J'avoue que j'ai failli écrire Perfection et m'arrêter là. Car lorsqu'elle est atteinte, n'est-ce pas inutile d'essayer de la décrire ? Mais c'est mon modeste devoir, et c'est pourquoi j'essaierai, humblement, de mettre des mots sur ce que j'ai pu voir ce soir.

Ça faisait longtemps que je n'avais pas vu de Labiche. J'avais presque oublié quel auteur de génie il était. Une plume sans défaut : il faut dire que le Prix Martin fait partie de ses dernières pièces. Il s'écarte un peu du vaudeville, tendant vers quelque chose de plus sérieux, de plus proche de la réalité : il nous donne à voir une certaine image de la vie. Il met en scène Agénor Montgommier et Ferdinand Martin, deux amis de longue date, habitués à jouer au bésigue, qui voient leur quotidien chamboulé lorsque Ferdinand apprend que sa femme le trompe avec Agénor. S'ensuivent de nombreuses péripéties, qui pourraient sembler burlesques et qui, pourtant, sont d'une crédibilité étonnante.

Il y a tout d'abord Peter Stein. Ce metteur en scène, pour qui le respect de la pièce et de l'auteur est primordial, porte la pièce à son paroxysme. Je pense que son secret réside dans la simplicité : la pièce parle d'elle-même, rien n'est ajouté, rien n'est en trop, rien ne "cherche à faire tel effet". Tout est justifié. Le rythme est parfait : ni trop rapide, ni trop lent, tout est dosé à merveille. Le décor choisi ? Un canapé, une table, des chaises : un intérieur bourge simple. En fond, quelques lieux connus de Paris, puis un paysage de Suisse, simple. Tout ce qui aurait pu être exagéré : l'accent du cousin d'Amérique, les caractères des deux amis, l'enthousiasme des femmes, ... tout cela reste sobre, et cette sobriété est une perfection. Peter Stein a également vu juste en choisissant, pour jouer les vieux amis, deux acteurs qu'une bonne vingtaine de centimètres sépare : sans chercher le rire par des gestes ou des mimiques, rien que de les voir côte à côte, cela suffit.

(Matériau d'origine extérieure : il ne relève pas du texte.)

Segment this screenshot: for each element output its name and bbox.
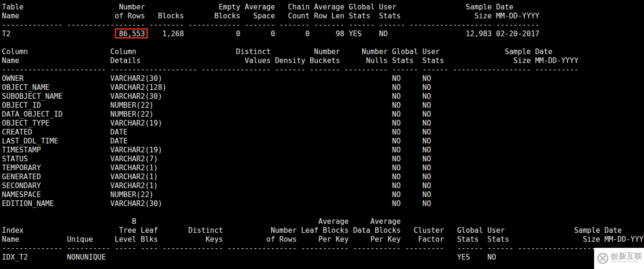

Et puis, on se retrouve avec de Grands acteurs devant nous. Laurent Stocker, par exemple, qui lorsqu'il entre pour la première fois, semble être un autre : le maquillage qui le vieillit y est pour quelque chose, bien sûr, mais quelque chose a réellement changé sur son visage : il s'est littéralement transformé, tirant sa bouche, les yeux fatigués, le déplacement bien plus lent et contrastant avec sa vigueur habituelle. Et lorsqu'il doit jouer un malade ... je ne saurais décrire la précision et la perfection de son jeu, et je me contenterai de dire qu'il est sans faute. Et il forme avec Jacques Weber un duo remarquable : je ne pense pas, sincèrement, qu'il puisse y avoir meilleur duo pour jouer cette pièce. Weber, malgré sa puissance évidente, est plus qu'à l'aise dans tous les registres, jouant la tristesse sans tomber dans le pathos, rendant tous les éléments de la pièce évidents : l'habitude, le sexe, l'amitié, le sens de l'honneur, mais pas la jalousie, la tristesse, la culpabilité ... Autour de ce duo brillant, les autres acteurs ne font pas pâle figure, bien au contraire ! Jean-Damien Barbin, frère de lait de Ferdinand, à la voix si puissante, si claire, et si précise, contrastant avec le duo précédent, génial dans son habit trop grand pour lui, contribue à la perfection de la pièce. Le couple de jeunes mariés, Julien Campani et Rosa Bursztein, liés par une complicité évidente, ont totalement saisi et incarnent à merveille leurs personnages. Manon Combes, en Suissesse venue compléter les couples, défend avec ardeur les clichés sur les Suisses. Pedro Casablanc, cousin venu droit des Amériques, donne à voir une performance rare : dans ce genre de rôle où tout est souvent accentué, il ne fait pourtant rien de trop : sans accent, juste grâce à une voix forte et un poncho, il semble le meilleur "étranger" que j'ai jamais vu. La sobriété fait parfois des merveilles ! 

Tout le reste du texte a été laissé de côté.